In order to solve these robotic tasks using the reinforcement learning paradigm, the problems are formalized as Markov decision processes (MDPs). Two target reaching tasks for a 6-DOF robot manipulator are designed. The first task only considers the position of the end-effector, with the target position randomly selected within a designated 3D workspace. The second task considers both the target’s position and orientation. In the pick and place task, the grasped objects are set as regularly shaped objects such as cuboid boxes to simplify the picking operation of a two-finger gripper. Additionally, a DRL-based controller is proposed to handle the obstacle avoidance task.
The dissertation then analyzes the forward kinematics of the 6-DOF robot manipulator. Based on the kinematic model, a 3D robot simulator is developed to simulate the motion of the robot. A Python interface is set up between the RL agent and the simulator to control the robot manipulator. In addition, the PyBullet physics engine is utilized to build a virtual platform to display the simulation results more intuitively.
The dissertation also introduces several common decay functions utilized in continuous curriculum learning. Curriculum learning is a learning strategy that generates a sequence of appropriate subtasks for the agent to train on to improve learning efficiency and final performance. A fuzzy adaptive curriculum learning (FACL) strategy is proposed to automatically generate a continuous curriculum based on the agent’s real-time performance. Throughout the dissertation, the proposed FACL strategy is proven to improve learning efficiency. Moreover, it is more flexible and adaptable than traditional curriculum learning methods.
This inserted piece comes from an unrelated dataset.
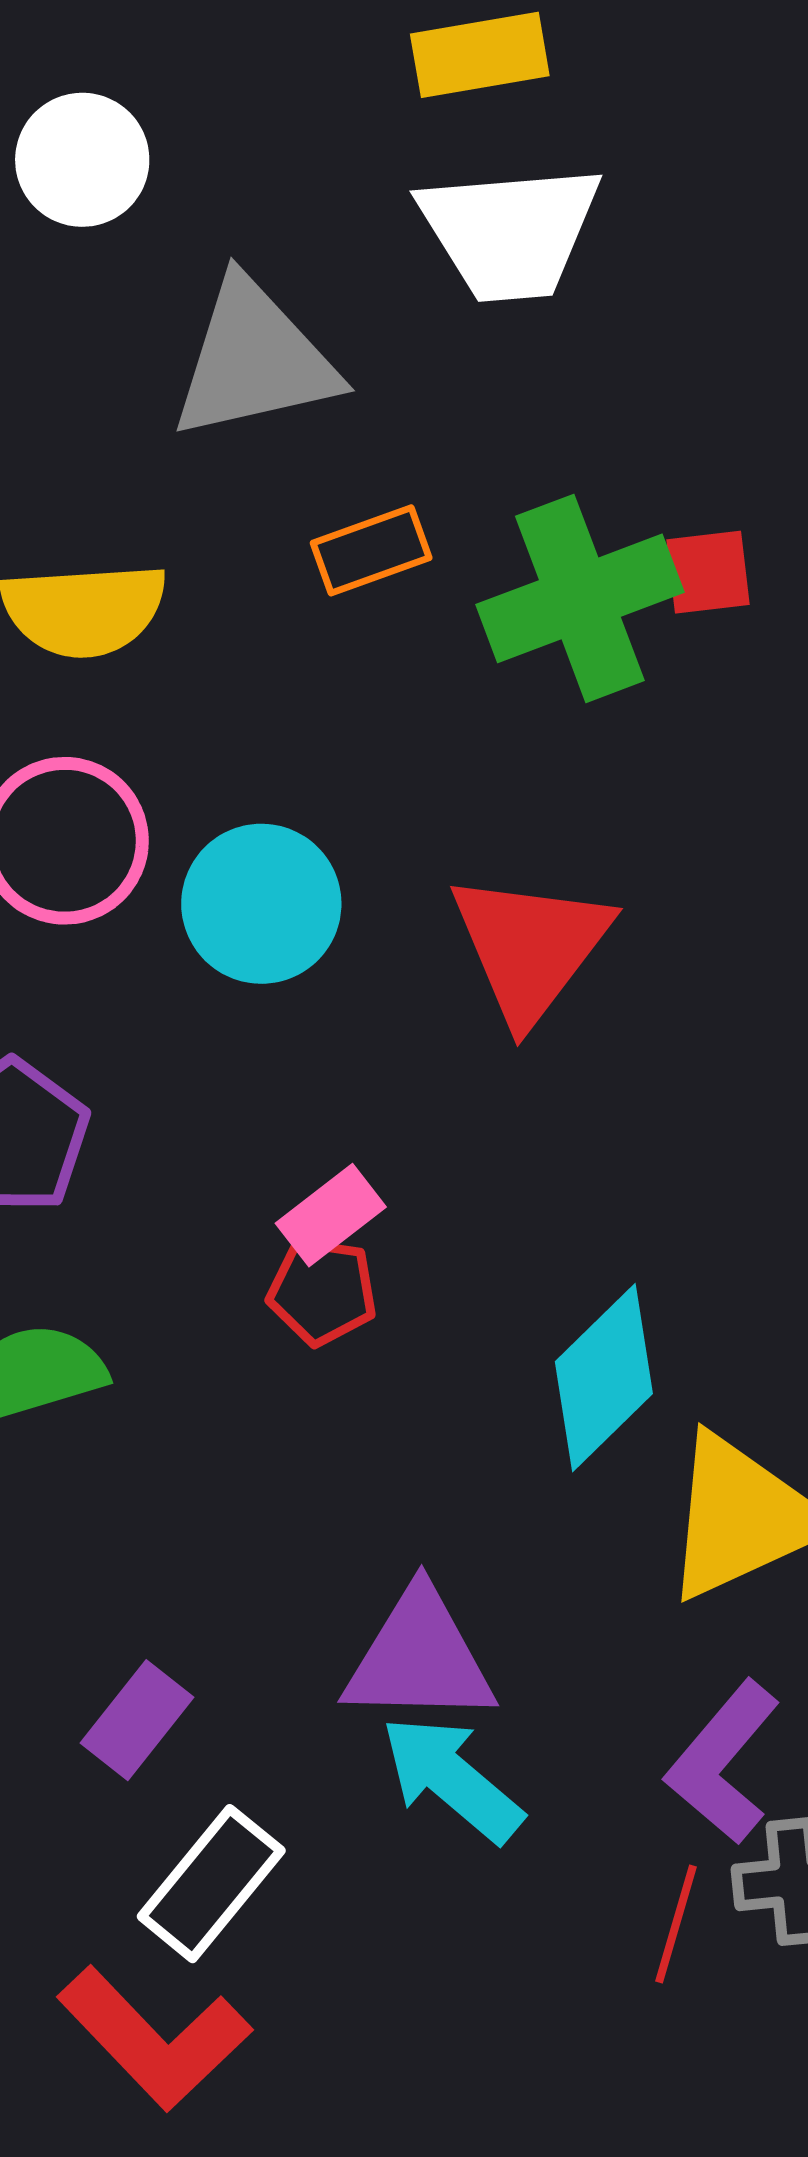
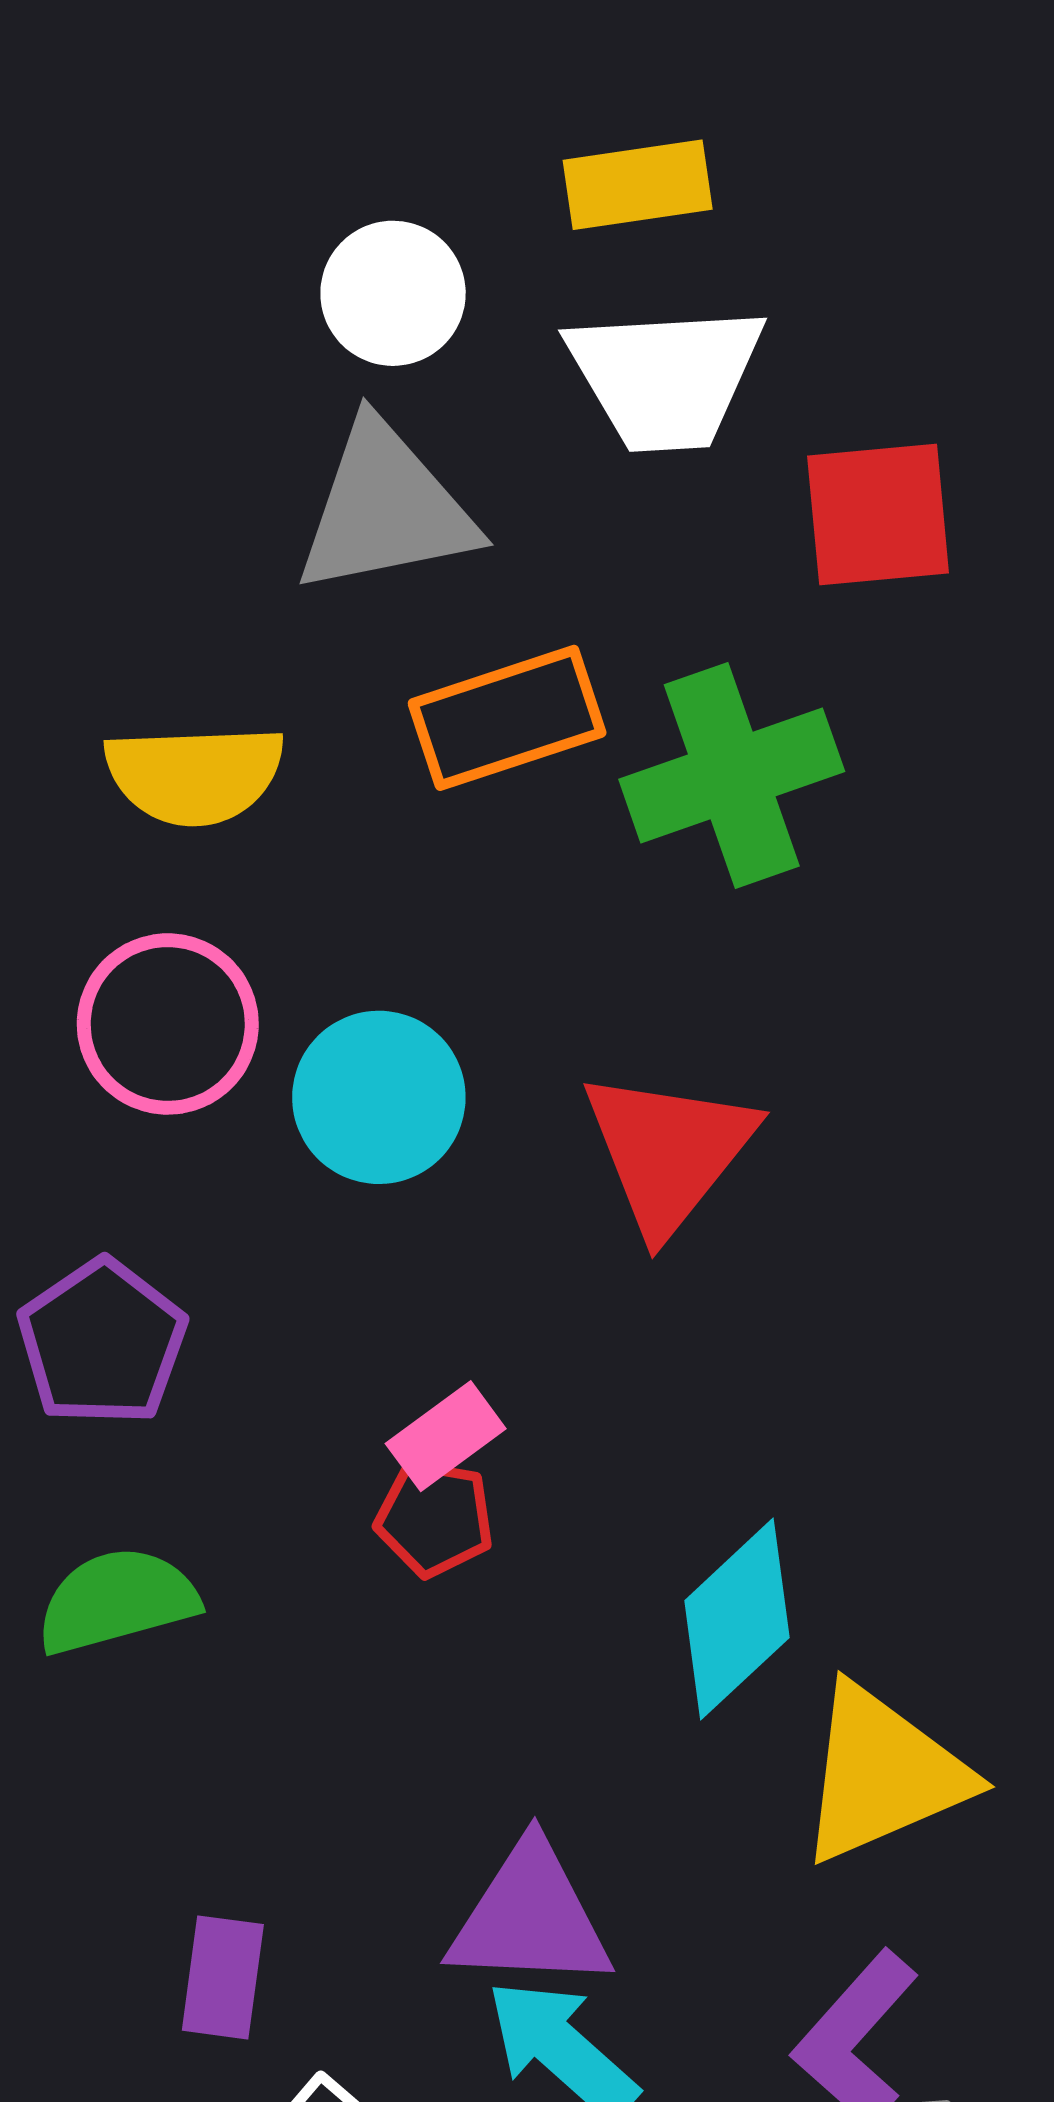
white circle: (82, 160) -> (393, 293), moved
orange rectangle: (371, 550) -> (507, 718), size x1.5
red square: (708, 572) -> (878, 515), moved, size x1.6
purple rectangle: (137, 1720) -> (223, 1977), turned -32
Furthermore, this dissertation elaborates on the task decomposition strategy. A novel task decomposition method for the pick and place task is proposed. The pick and place task is decomposed into four low-level subtasks, which can be trained independently. Straightforward and effective pick and place operations are devised for a two-finger gripper. Besides, a high-level controller is designed to instruct the low-level controllers to efficiently accomplish the tasks. The results suggest that the proposed method can substantially improve training efficiency and stability.
Finally, this dissertation introduces the Robot Operating System (ROS) and the control methods utilized for the robots. A physical platform has been developed, featuring a 6-DOF robot manipulator and a two-finger gripper, with its control system based on ROS. The learned policies are transferred to and evaluated on the real-world physical platform. The experiments indicate that the policies learned from simulations can be applied to real robots and achieve satisfactory outcomes.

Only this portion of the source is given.